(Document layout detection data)
+ + + +

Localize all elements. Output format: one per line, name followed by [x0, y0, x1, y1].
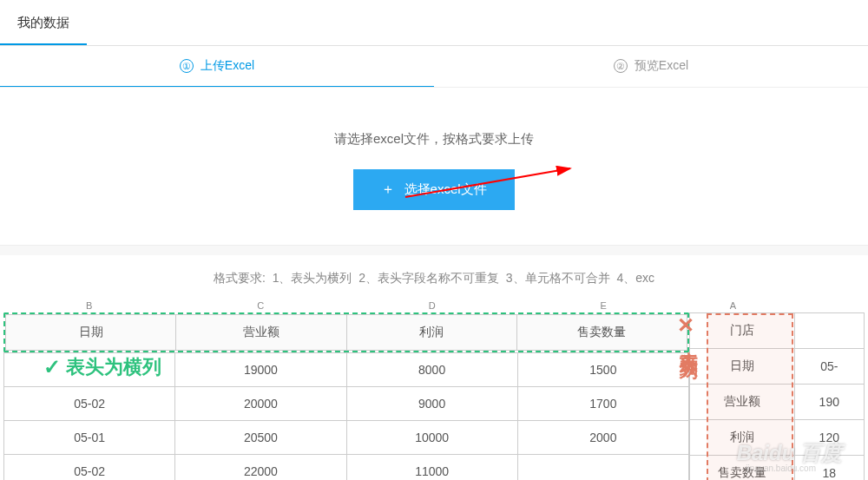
- table-row: 05-0120500100002000: [4, 421, 689, 455]
- main-tabs: 我的数据: [0, 3, 868, 46]
- th-profit: 利润: [346, 315, 516, 351]
- x-icon: ✕: [677, 313, 696, 338]
- watermark-sub: jingyan.baidu.com: [746, 464, 816, 473]
- format-requirements: 格式要求: 1、表头为横列 2、表头字段名称不可重复 3、单元格不可合并 4、e…: [0, 255, 868, 300]
- format-rule-2: 2、表头字段名称不可重复: [358, 271, 499, 285]
- check-icon: ✓: [43, 355, 61, 379]
- col-letter: E: [518, 300, 690, 311]
- step-1-label: 上传Excel: [201, 58, 254, 72]
- th-revenue: 营业额: [176, 315, 346, 351]
- select-file-label: 选择excel文件: [404, 181, 487, 196]
- good-table-header: 日期 营业额 利润 售卖数量: [5, 314, 687, 351]
- col-letter: B: [3, 300, 175, 311]
- good-badge-text: 表头为横列: [66, 354, 161, 380]
- col-letters: B C D E: [3, 300, 689, 312]
- tab-my-data[interactable]: 我的数据: [0, 3, 87, 45]
- divider: [0, 245, 868, 255]
- th-date: 日期: [6, 315, 176, 351]
- col-letter: D: [346, 300, 518, 311]
- bad-badge-text: 表头不可纵列: [677, 338, 701, 348]
- upload-hint: 请选择excel文件，按格式要求上传: [0, 131, 868, 148]
- table-row: 门店: [690, 313, 865, 349]
- format-rule-1: 1、表头为横列: [273, 271, 352, 285]
- table-row: 05-022200011000: [4, 455, 689, 481]
- table-row: 日期05-: [690, 349, 865, 385]
- upload-area: 请选择excel文件，按格式要求上传 ＋ 选择excel文件: [0, 88, 868, 245]
- col-letter: C: [175, 300, 347, 311]
- table-row: 营业额190: [690, 385, 865, 420]
- th-qty: 售卖数量: [516, 315, 687, 351]
- step-upload[interactable]: ① 上传Excel: [0, 46, 434, 87]
- format-rule-3: 3、单元格不可合并: [506, 271, 610, 285]
- step-preview[interactable]: ② 预览Excel: [434, 46, 868, 87]
- plus-icon: ＋: [381, 181, 395, 196]
- step-bar: ① 上传Excel ② 预览Excel: [0, 46, 868, 88]
- step-2-label: 预览Excel: [635, 58, 688, 72]
- col-letters: A: [689, 300, 865, 312]
- col-letter: [777, 300, 865, 311]
- bad-badge: ✕ 表头不可纵列: [677, 313, 701, 348]
- col-letter: A: [689, 300, 777, 311]
- step-1-num-icon: ①: [180, 59, 194, 73]
- good-badge: ✓ 表头为横列: [43, 354, 161, 380]
- select-file-button[interactable]: ＋ 选择excel文件: [353, 169, 514, 210]
- table-row: 05-022000090001700: [4, 387, 689, 421]
- good-example-table: B C D E 日期 营业额 利润 售卖数量 1900080001500: [3, 300, 689, 480]
- format-rule-4: 4、exc: [616, 271, 654, 285]
- format-prefix: 格式要求:: [214, 271, 266, 285]
- step-2-num-icon: ②: [614, 59, 628, 73]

+ + + +

Copy each line above that contains the string "表头为横列".

◆ **YOUR RESPONSE**
- format-requirements: 格式要求: 1、表头为横列 2、表头字段名称不可重复 3、单元格不可合并 4、e…: [0, 255, 868, 300]
- good-badge-text: 表头为横列: [66, 354, 161, 380]
- format-rule-1: 1、表头为横列: [273, 271, 352, 285]
- good-badge: ✓ 表头为横列: [43, 354, 161, 380]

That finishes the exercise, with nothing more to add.